L'œuvre merveilleuse de Dunsany ne consiste pas en une transposition figée de la féerie médiévale. Son univers s'enrichit d'apports bibliques, homériques, orientaux et oniriques dénotant de très nettes préoccupations esthétiques. Ses contes tantôt (im)moraux, tantôt philosophiques, mettent en relief l'absurdité de la vie, stigmatisant à l'occasion la cupidité, la jalousie, la suffisance et la médiocrité du quotidien. Suivre Dunsany dans les terres inconnues ressemble parfois à un jeu de piste semée de symboles inintelligibles. Sa candeur feinte dissimule un carquois de flèches délicieusement effilées et perverses, qu'il décoche en embuscade, sourire aux lèvres. Aussi, si vous osez vous aventurer au Bord du Monde, souvenez-vous que certaines chutes sont mortelles…

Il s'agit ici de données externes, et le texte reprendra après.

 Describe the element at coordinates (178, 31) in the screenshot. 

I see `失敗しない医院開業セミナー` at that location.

Sébastien Cixous → Keep Watching the Skies!, nº 29-30, août 1998


  1. Cité par S.T. Joshi en 1982 → Clefs pour Lovecraft (Amiens : Encrage › Cahier d'études lovecraftiennes, nº 2, 1990), p. 28.

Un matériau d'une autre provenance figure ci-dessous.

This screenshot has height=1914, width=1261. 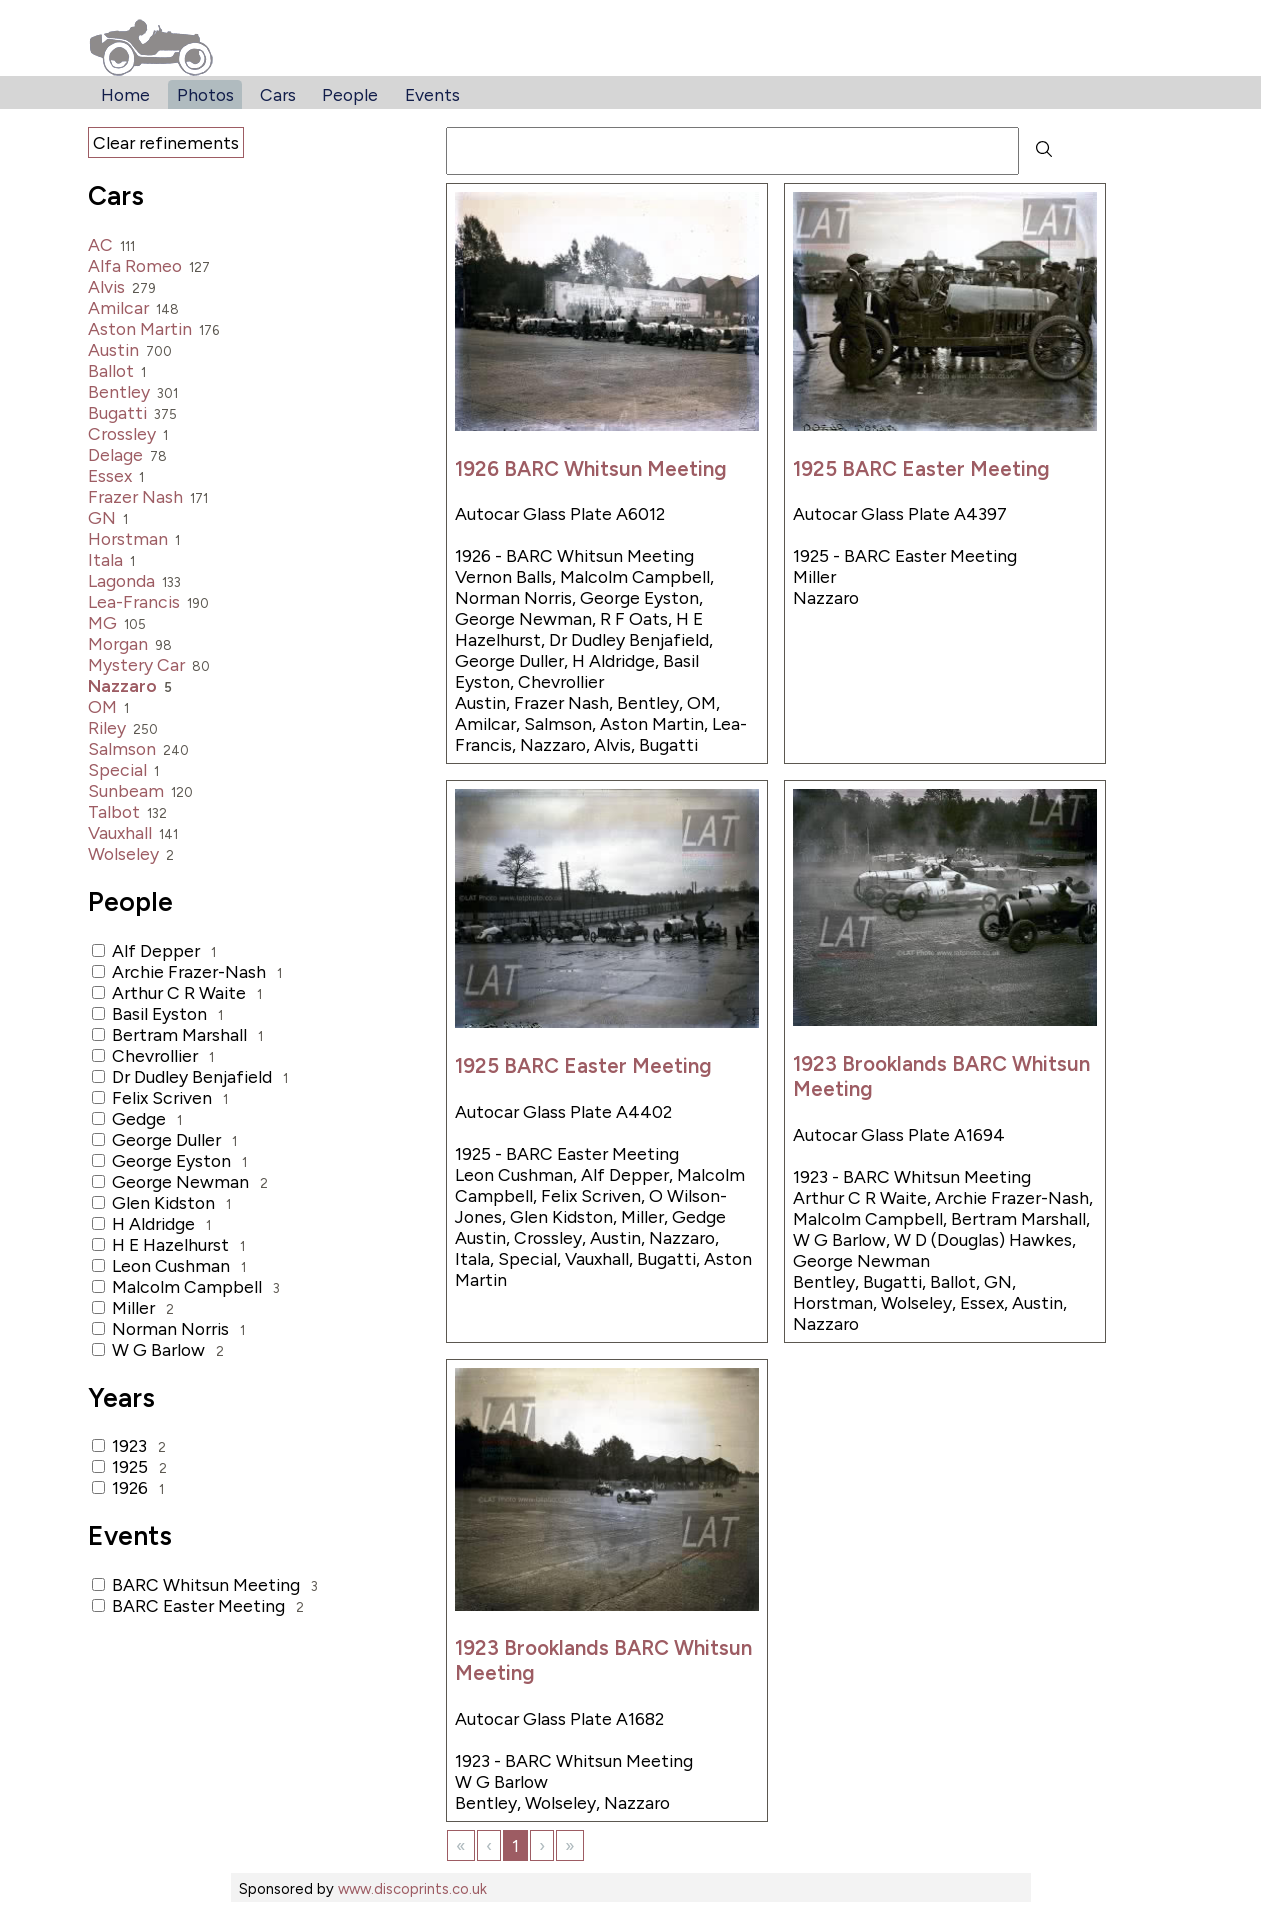 I want to click on Events, so click(x=432, y=94).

  2. Chez Terre de brume avec des notes bibliographiques de Xavier Legrand-Ferronnière.
  3. Il ne s'agit pas d'une supposition : le reclus de Providence fait l'éloge du Livre des merveilles dans son essai Épouvante et surnaturel en littérature ; voir l'édition en "10|18", nº 583, p. 153 et suivantes.
  4. Dans Histoires de masques (Paul Ollendorf, 1900), p. 48.